[Transcribed page contents]
****************************************

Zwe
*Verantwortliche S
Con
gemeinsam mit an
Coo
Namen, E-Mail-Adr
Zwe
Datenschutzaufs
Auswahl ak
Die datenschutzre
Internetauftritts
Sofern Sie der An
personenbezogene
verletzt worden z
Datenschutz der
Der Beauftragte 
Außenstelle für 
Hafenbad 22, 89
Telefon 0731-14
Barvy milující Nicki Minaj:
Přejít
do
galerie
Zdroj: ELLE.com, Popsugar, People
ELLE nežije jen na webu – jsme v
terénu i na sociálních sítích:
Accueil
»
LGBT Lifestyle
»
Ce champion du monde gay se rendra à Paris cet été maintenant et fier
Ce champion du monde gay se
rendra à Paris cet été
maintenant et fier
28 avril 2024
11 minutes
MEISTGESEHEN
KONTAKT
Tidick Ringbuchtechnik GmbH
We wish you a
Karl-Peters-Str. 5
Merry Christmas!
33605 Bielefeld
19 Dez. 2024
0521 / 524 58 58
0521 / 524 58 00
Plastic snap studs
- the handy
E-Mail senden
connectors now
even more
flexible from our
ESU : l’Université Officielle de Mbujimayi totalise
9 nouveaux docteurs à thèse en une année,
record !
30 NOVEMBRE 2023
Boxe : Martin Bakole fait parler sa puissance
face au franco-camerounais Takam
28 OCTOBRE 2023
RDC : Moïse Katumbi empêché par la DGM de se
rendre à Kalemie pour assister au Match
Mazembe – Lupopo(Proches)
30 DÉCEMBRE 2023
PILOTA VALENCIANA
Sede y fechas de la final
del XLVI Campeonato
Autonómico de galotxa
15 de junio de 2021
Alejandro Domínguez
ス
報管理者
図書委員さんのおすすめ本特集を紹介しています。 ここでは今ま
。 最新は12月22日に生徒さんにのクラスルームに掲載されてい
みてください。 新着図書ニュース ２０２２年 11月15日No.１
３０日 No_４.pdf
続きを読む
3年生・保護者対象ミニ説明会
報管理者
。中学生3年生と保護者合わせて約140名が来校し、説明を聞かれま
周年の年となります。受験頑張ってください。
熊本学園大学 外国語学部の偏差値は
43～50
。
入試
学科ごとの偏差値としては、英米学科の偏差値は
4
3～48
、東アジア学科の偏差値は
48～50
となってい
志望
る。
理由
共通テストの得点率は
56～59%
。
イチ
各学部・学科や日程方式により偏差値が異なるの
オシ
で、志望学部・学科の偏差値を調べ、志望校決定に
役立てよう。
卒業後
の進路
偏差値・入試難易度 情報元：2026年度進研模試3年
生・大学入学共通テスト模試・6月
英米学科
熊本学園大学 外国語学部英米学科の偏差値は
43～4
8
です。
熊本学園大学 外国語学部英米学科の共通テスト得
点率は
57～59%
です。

****************************************

◆ Task statement ◆
Every record is to be repeated exactly as written.

◆ Output below ◆
Zwe
*Verantwortliche S
Con
gemeinsam mit an
Coo
Namen, E-Mail-Adr
Zwe
Datenschutzaufs
Auswahl ak
Die datenschutzre
Internetauftritts
Sofern Sie der An
personenbezogene
verletzt worden z
Datenschutz der
Der Beauftragte 
Außenstelle für 
Hafenbad 22, 89
Telefon 0731-14
Barvy milující Nicki Minaj:
Přejít
do
galerie
Zdroj: ELLE.com, Popsugar, People
ELLE nežije jen na webu – jsme v
terénu i na sociálních sítích:
Accueil
»
LGBT Lifestyle
»
Ce champion du monde gay se rendra à Paris cet été maintenant et fier
Ce champion du monde gay se
rendra à Paris cet été
maintenant et fier
28 avril 2024
11 minutes
MEISTGESEHEN
KONTAKT
Tidick Ringbuchtechnik GmbH
We wish you a
Karl-Peters-Str. 5
Merry Christmas!
33605 Bielefeld
19 Dez. 2024
0521 / 524 58 58
0521 / 524 58 00
Plastic snap studs
- the handy
E-Mail senden
connectors now
even more
flexible from our
ESU : l’Université Officielle de Mbujimayi totalise
9 nouveaux docteurs à thèse en une année,
record !
30 NOVEMBRE 2023
Boxe : Martin Bakole fait parler sa puissance
face au franco-camerounais Takam
28 OCTOBRE 2023
RDC : Moïse Katumbi empêché par la DGM de se
rendre à Kalemie pour assister au Match
Mazembe – Lupopo(Proches)
30 DÉCEMBRE 2023
PILOTA VALENCIANA
Sede y fechas de la final
del XLVI Campeonato
Autonómico de galotxa
15 de junio de 2021
Alejandro Domínguez
ス
報管理者
図書委員さんのおすすめ本特集を紹介しています。 ここでは今ま
。 最新は12月22日に生徒さんにのクラスルームに掲載されてい
みてください。 新着図書ニュース ２０２２年 11月15日No.１
３０日 No_４.pdf
続きを読む
3年生・保護者対象ミニ説明会
報管理者
。中学生3年生と保護者合わせて約140名が来校し、説明を聞かれま
周年の年となります。受験頑張ってください。
熊本学園大学 外国語学部の偏差値は
43～50
。
入試
学科ごとの偏差値としては、英米学科の偏差値は
4
3～48
、東アジア学科の偏差値は
48～50
となってい
志望
る。
理由
共通テストの得点率は
56～59%
。
イチ
各学部・学科や日程方式により偏差値が異なるの
オシ
で、志望学部・学科の偏差値を調べ、志望校決定に
役立てよう。
卒業後
の進路
偏差値・入試難易度 情報元：2026年度進研模試3年
生・大学入学共通テスト模試・6月
英米学科
熊本学園大学 外国語学部英米学科の偏差値は
43～4
8
です。
熊本学園大学 外国語学部英米学科の共通テスト得
点率は
57～59%
です。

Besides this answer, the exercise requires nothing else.